The private data commons for spinal cord injury (PDC-SCI) addresses the data management needs for multisite team science, in a private repository. The need for privacy arises in research cases such as: data pending FDA approval, safeguarding intellectual property, or sensitive data including non-human primate research. Data sharing is facilitated by proper data governance, and the principles of proper data governance should be applied not only when sharing data publicly to the broader community, but also within a multisite, team science project. To this end, the PDC has been designed to adhere to the FAIR principles of data governance (Wilkinson et al., 2016). Briefly, FAIR states that data must be Findable, Accessible, Interoperable, and Reusable. First, data must be findable. That means data and metadata need to be sufficiently annotated and tagged such that it can be searchable, commonly by using search algorithms. Data then needs to be accessible; users should be able to visualize and download the data, ideally in a standardized format that users can retrieve easily. Third, data need to be interoperable. This means that data are structured in a way that allows it to be aggregated with other datasets, operated on using different computer algorithms, easily readable by both humans and computers, and must also be in a format that allows for use with other programs, such as analytical software. Finally, data must be reusable. This is ultimately the goal of data sharing, to allow for users to combine datasets and create new analyses that are reproducible. This requires that metadata are clear and concise so that users are fully informed as to what the data represent.
Use case: veterans affairs gordon mansfield spinal cord injury consortium
3.2.
The PDC-SCI has been a crucial organizing element behind one of the most sophisticated and complex late-stage translational spinal cord injury research projects: the Gordon Mansfield Spinal Cord Injury Consortium (VAGMSCI). This team science project consists of multiple labs across 5 University of California campuses (UC San Diego, UC Irvine, UC Los Angeles, UC San Francisco, and UC Davis). The VAGMSCI is a transdisciplinary effort to test cutting-edge therapies for spinal cord injury in non-human primates. The group collects a wealth of data across a number of research domains, including: complete veterinary health records, highly granular time series data on the biomechanics of injury, a battery of behavioral outcomes, physiological measures, pre- and post-injury MR imaging, and histological outcome measures, including axonal sprouting, stem cell survival/proliferation, and detailed connectome data (Fig. 2). Each of these data domains is managed at separate universities, and the PDC is organized into separate lab spaces for each of these units. As new data is generated, organized, and analyzed, the data are pushed to the PDC and housed within these labs. While each separate domain can go from raw data collection to analysis and final publishable results, it is the sharing of data across labs that is crucial to the mission of the consortium, and it is the integration of these multimodal data that will generate unique knowledge discovery. Thus, a major tenet of the PDC is that although this is a private community, data sharing is guided by the same FAIR governance principles that undergird public data sharing. In this way, the PDC acts as a microcosm of the broader neurotrauma community.

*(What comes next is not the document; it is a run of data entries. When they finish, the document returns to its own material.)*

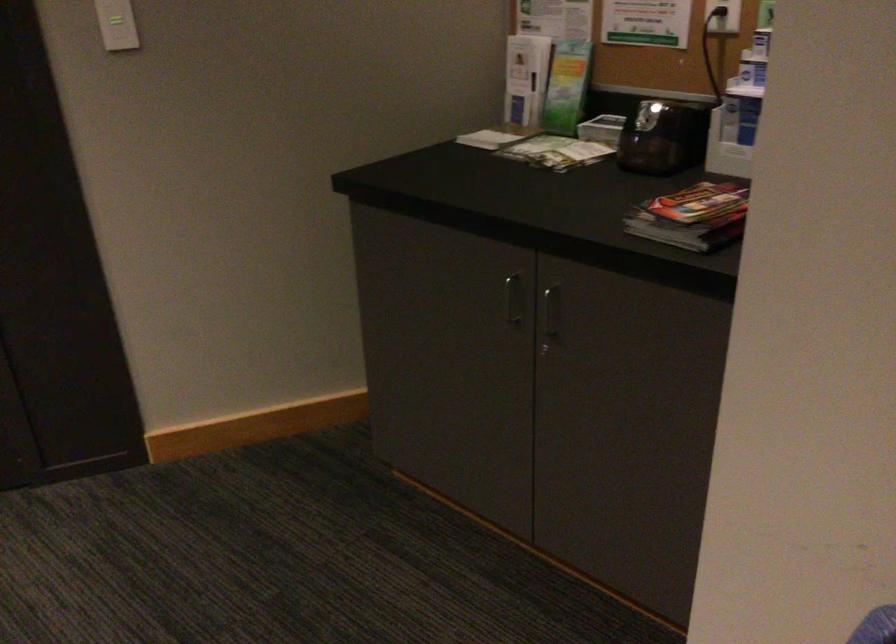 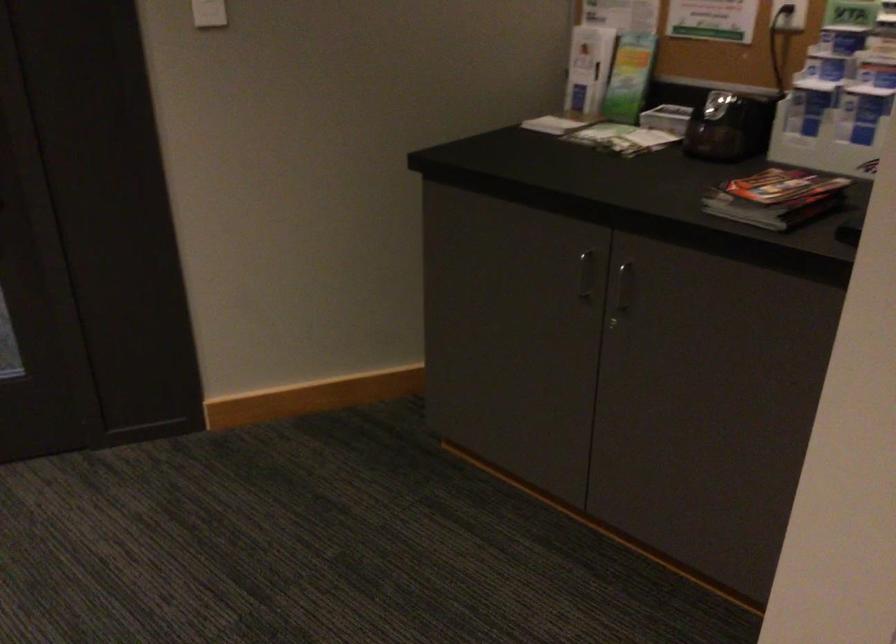 In the second image, find the point that corresponds to [495,136] in the first image.

(556, 122) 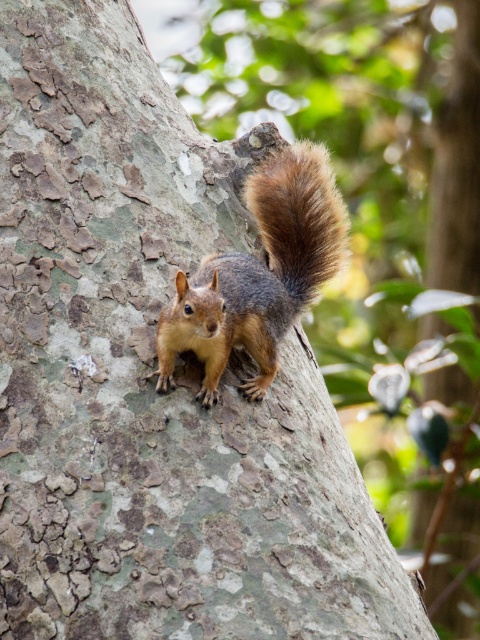 Question: Which of the following is the farthest from the observer?

Choices:
 (A) shiny brown fur squirrel at center
 (B) fuzzy brown tail at upper right

Answer: (B)

Question: Observing the image, what is the correct spatial positioning of shiny brown fur squirrel at center in reference to fuzzy brown tail at upper right?

Choices:
 (A) left
 (B) right

Answer: (A)

Question: Which point is closer to the camera taking this photo?

Choices:
 (A) (280, 184)
 (B) (162, 378)

Answer: (B)

Question: Does shiny brown fur squirrel at center have a larger size compared to fuzzy brown tail at upper right?

Choices:
 (A) yes
 (B) no

Answer: (A)

Question: Can you confirm if shiny brown fur squirrel at center is positioned above fuzzy brown tail at upper right?

Choices:
 (A) no
 (B) yes

Answer: (A)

The SFVAMGC PDC currently houses seven distinct labs that represent the different data domains (Veterinary Health Records, Demographics, Injury Biomechanics, Imaging, Biofluid Biomarkers, Behavior, Robotic Rehabilitation Training, and Informatics/Analytics). As of June 2024, a total of 169 datasets have been collected and uploaded across these virtual labs. Each lab is headed by a principal investigator (PI) from the team and is accessed by lab members that have been approved and verified. Any of these lab members have the authority to upload data into their respective labs. As a dataset is uploaded, the lab member and PI work together to decide the extent to which the data can be accessed by others, moving from most private to fully public ‘spaces’. When a dataset is first uploaded it is initially accessible only to the uploader (the ‘Personal Space’). When data are ready to be shared within the lab, it can then be moved by the lab member to the ‘Lab Space’. From here, any lab member, manager, or PI within the lab can access and update the dataset. When labs are prepared to integrate and share datasets, the data can then be virtually moved to the ‘Community Space’. At this point anyone with user permission to access the private data commons can now access and interact with the dataset (Fig. 3).
Data publishing
3.3.
The open sharing of the data that underlie published works is a growing mandate in scientific research. The National Institutes of Health now require that all data collected with NIH funding be made public as the results of these data are published (Final NIH Policy for Data Management and Sharing, 2024). Given this mandate, the PDC was created with the ultimate goal of dataset publishing in mind. When your scientific journal article is published, the underlying dataset that was used to generate figures and results will be published as well through a partnership with the Open Data Commons for SCI (odc-sci.org), the NIH-supported repository for spinal cord injury data management and sharing. Data creators work closely with the PDC editors to ensure that the dataset meets minimum FAIR standards. This package, that includes the dataset, data dictionary, study metadata, and provenance, is then minted a digital object identifier (DOI), which is linked to this information in perpetuity. Much like a copyrighted published journal, a published dataset can be reused under a Creative Commons Attribution (CC-BY) open license (https://creativecommons.org/licenses/by/4.0/?ref=chooser-v1), which allows for anyone to reuse the dataset as long it is cited. The citation allows the dataset creators to receive credit for their work, and just as with journal authorship, citation of a dataset will be recognized as scientific contribution (e.g., driving metrics such as H-index) of all listed contributors to a dataset, as long as the data citation is listed in the references of a publication.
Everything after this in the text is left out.